First run R/annotate-cpgs.R
this creates CpG contexts of sizes 2, 100, 500,
1000, 5000, 10000
for i in 2 100 500 1000 5000 10000; do
qsub -V -cwd -l job_mem=15G -N tfbs_context_$i -q long@@core R/tfbs-enrichment.R --size $i --resample 0
done
Also run the TFBS analysis on the union of binding sites for each factor over the different experiments
qsub -V -cwd -l job_mem=15G -N tfbs_context_$i -q long@@core R/tfbs-enrichment.R --size 100 --resample 0 --prefix results/current/enrichment_chipseq_context_100_resample_0_by_tf --tfbs results/current/cpgs_with_chipseq_context_100_by_tf.RData
To run the analysis with resampling instead of the analytical P-values you can specify the --resample<int>
option and specify how many resampling runs should be done to determine empirical P-values.
Code for the network analysis based on random walks is provided in the R package QTLnetwork.
We tested if meQTL relationships might be influenced by environmental context. For this, we ran interaction analyses for SNP-CpG pairs using linear regression models with an interaction term between SNP and phenotype.
meth ~ geno + pheno + geno:pheno + covariates
The following phenotypes were examined: smoking (yes/no), BMI and estimated proportions of CD8 T cells, CD4 T cells and monocytes.
For the genome-wide cis iQTL analysis, we ran the analysis using tensorqtl. We performed the analysis separetly for each cohort and phenotype and parallelized over the chromosomes, submitting to a GPU server with a slurm workload manager (see scripts in interactionQTL/tensorqtl_runs
), e.g.
sbatch --array=1-22 interactionQTL/tensorqtl_runs/run_tensorqtl_kora_bmi.sh
Afterwards, significant iQTLs were determined using a Bonferroni corrected multiple testing threshold of 0.05 with
python -u interactionQTL/tensorqtl_runs/filter_iQTLs.py
The analysis requires genotype, methlyation and covariate data of both cohorts as input.

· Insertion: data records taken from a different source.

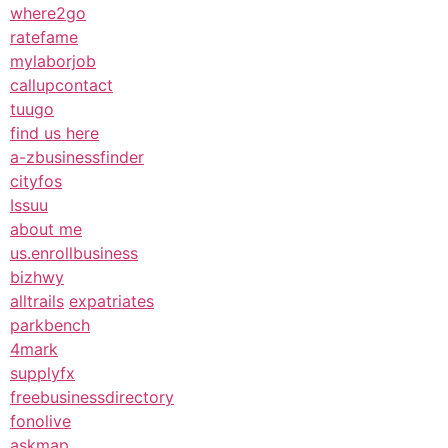
where2go
ratefame
mylaborjob
callupcontact
tuugo
find us here
a-zbusinessfinder
cityfos
Issuu
about me
us.enrollbusiness
bizhwy
alltrails
expatriates
parkbench
4mark
supplyfx
freebusinessdirectory
fonolive
askmap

We investigated to which degree the increased coverage and resolution of the EPIC array could impact our conclusions from the 1) cis regulatory element enrichment and 2) TFBS enrichment analyses. The scripts to calculate and compare the enrichments for the original 450k and the new EPIC meQTL pairs are deposited under epic_comparison/
We provide some additional information as well as our DOCKERFILE under docker/ in this repository.